So last night something really interesting happening. I was asked to speak at a vigil commemorating Mike Brown’s unjustified death and supporting the protesters in Ferguson. That’s not the interesting thing. I was invited to do so by a group on campus that has very left-wing views and is predominantly made up of white men. The interesting part is that for a few weeks prior many of these same people acted as if I didn’t exist and my words did not matter. Suddenly my words mattered. They astonishingly had depth because I was able to speak on a subject that you presumed I know about. Here is what solidified my feelings about speaking. Before we started, the person who presented me asked me my name about three times so that he would remember it (we’ve been introduced about three or four other times). After me telling him my name three times, he introduced me wrongly.
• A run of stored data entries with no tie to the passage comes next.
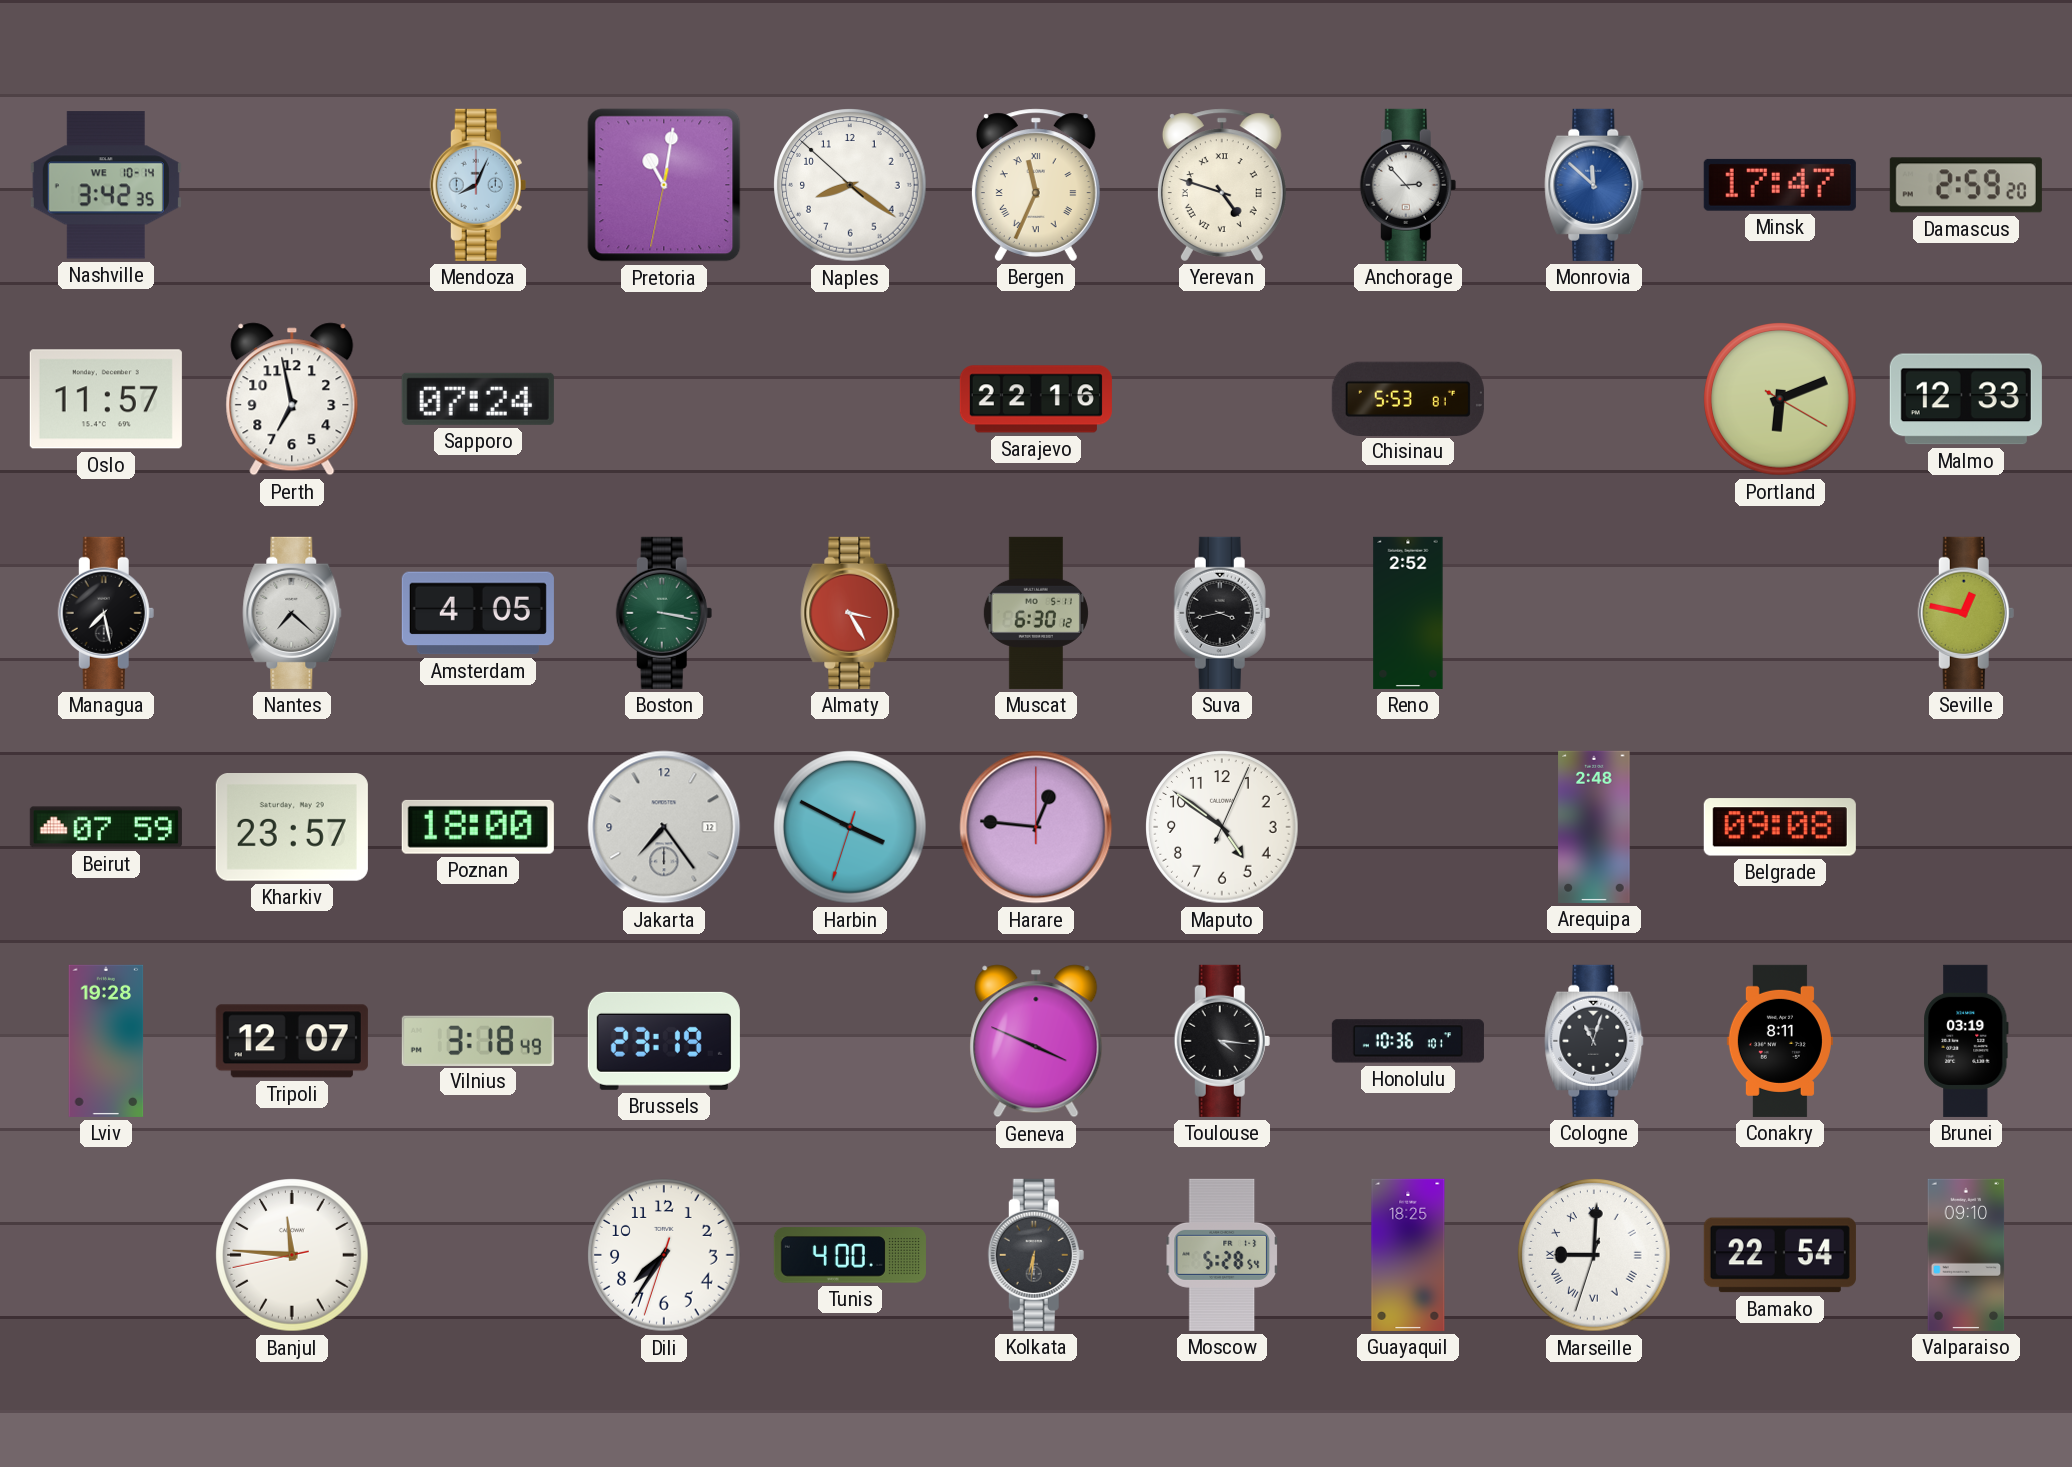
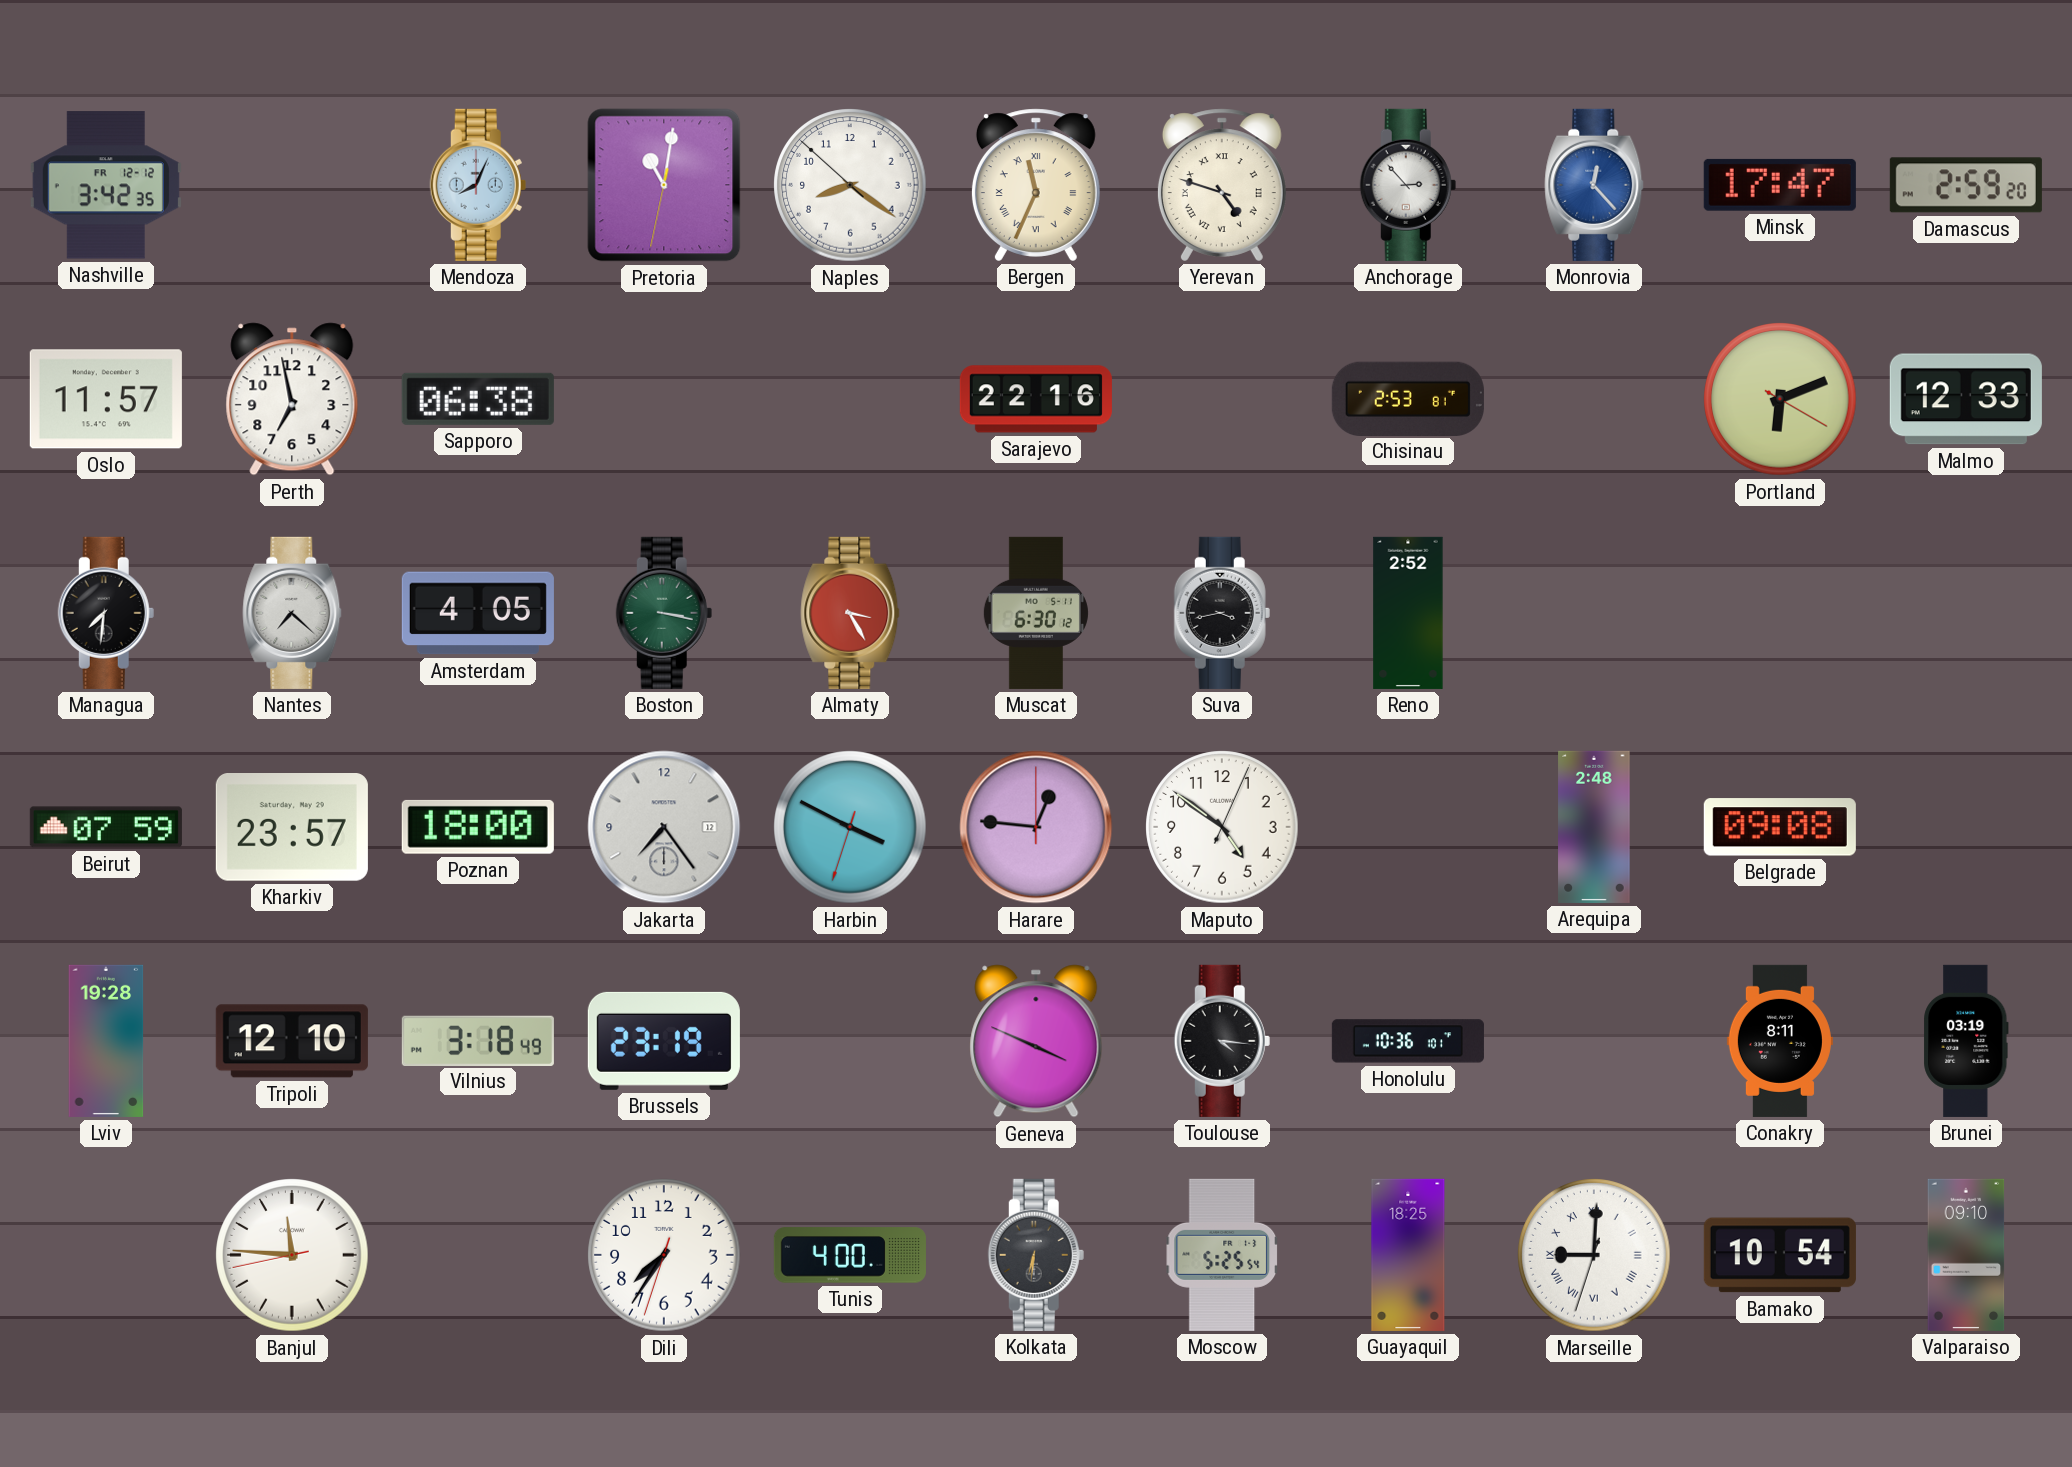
Nashville date: WE 10-14 -> FR 12-12
Monrovia: 11:52 -> 12:23
Sapporo: 07:24 -> 06:38
Chisinau: 5:53 -> 2:53
Managua: 7:28 -> 7:31
Seville: 12:47 -> none
Tripoli: 12:07 -> 12:10
Cologne: 11:03 -> none
Moscow: 5:28 -> 5:25
Bamako: 22:54 -> 10:54
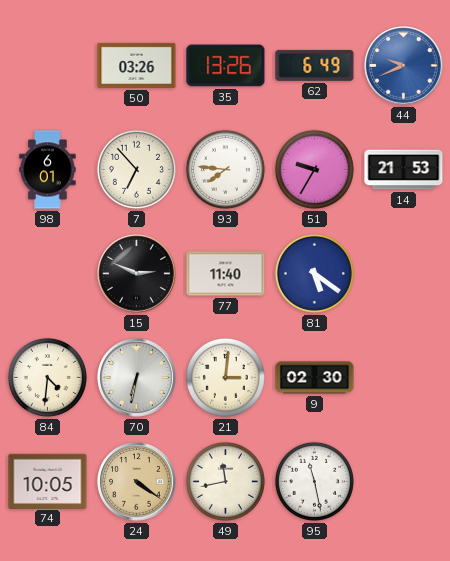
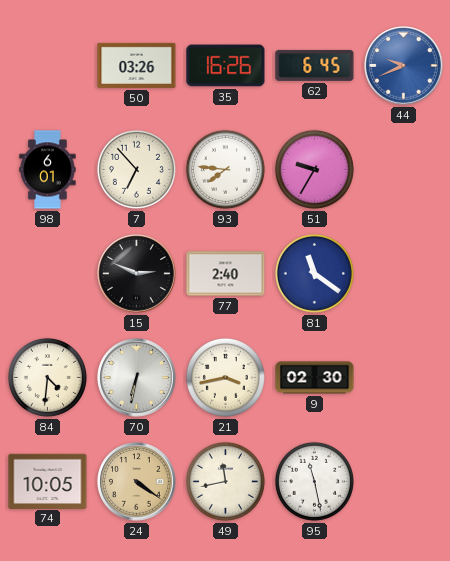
35: 13:26 -> 16:26
62: 6:49 -> 6:45
14: 21:53 -> none
77: 11:40 -> 2:40
81: 5:21 -> 11:21
21: 3:01 -> 3:43
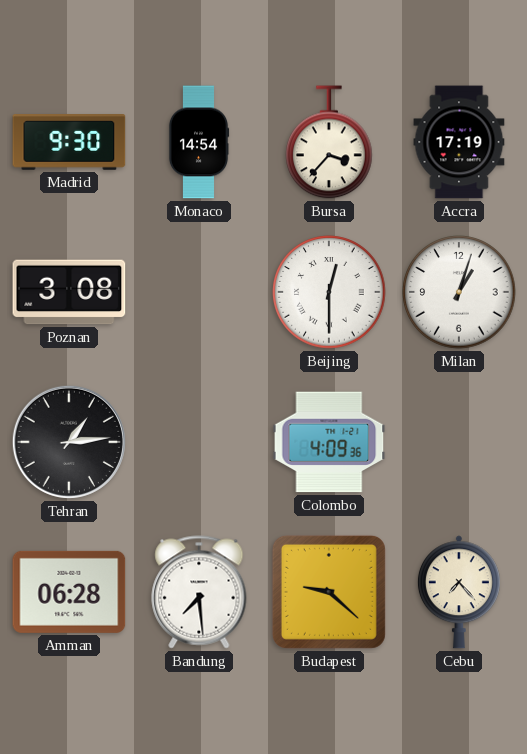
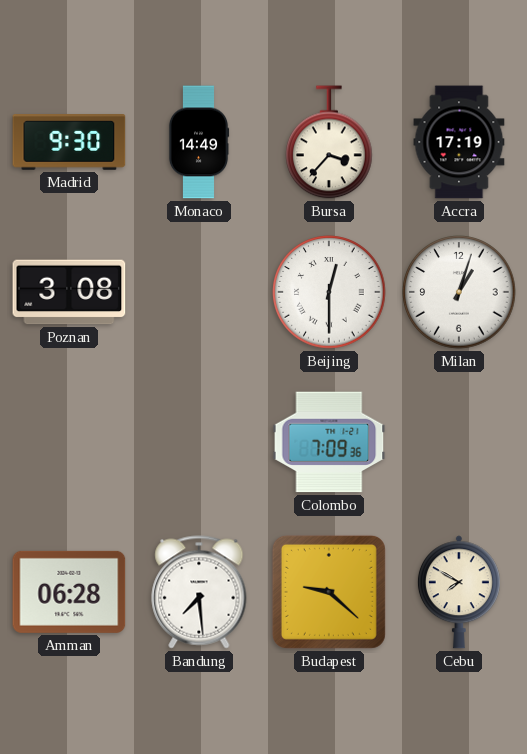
Monaco: 14:54 -> 14:49
Tehran: 1:14 -> none
Colombo: 4:09 -> 7:09
Cebu: 7:23 -> 7:50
He gave me an entirely new name! He of course corrected himself with some help from others. However I couldn’t help but question my significance there. Here I was, giving the Black American perspective, and you couldn’t help to remember my name. Oh wait! You never knew my name. I was more of a figure piece. That’s just the guy who introduced me. The guy who asked me to speak is an actual prick.
The guy who asked me is extremely rude. He is the type of guy who studies the revolutionaries and adopts their principles, but he does not know when to stop talking and has a problem interrupting people. He is a typical man who can’t help but hear himself speak. He can’t handle that I’m a little deeper than I appear to be. When I meet certain types of people, I don’t reveal to them the true level of my intelligence. I know that I am smart and have always been, but I don’t feel the need to parade it in people’s faces. Besides you can’t discuss your love for Bell Hooks and respectability politics in Hip Hop with everyone. Back to this guy. Everyone around him does what he says and he treats people as if he has the highest level of intellect. I’m not the one. One day he interrupted me too many times while I was speaking so I had to put dat azz on lock and be out. You feel me? It’s safe to say I’m not a huge fan of these people.
The vigil was commemorative. I spoke about how Ferguson isn’t an isolated issue and I also made it clear that these privileged, posh white people have no fucking idea what is really going on. I appreciated them asking me. Even with all my politics surrounding this group, I would have preferred to hear my voice discuss the issue over theirs. However I do question my significance in being there. I guess I have to resolve it within myself.
Isn’t this the issue with a lot of blacks in predominantly white areas? We always have to reason and resolve our presence in race-related issues. Hmm I guess it’s some food for thought.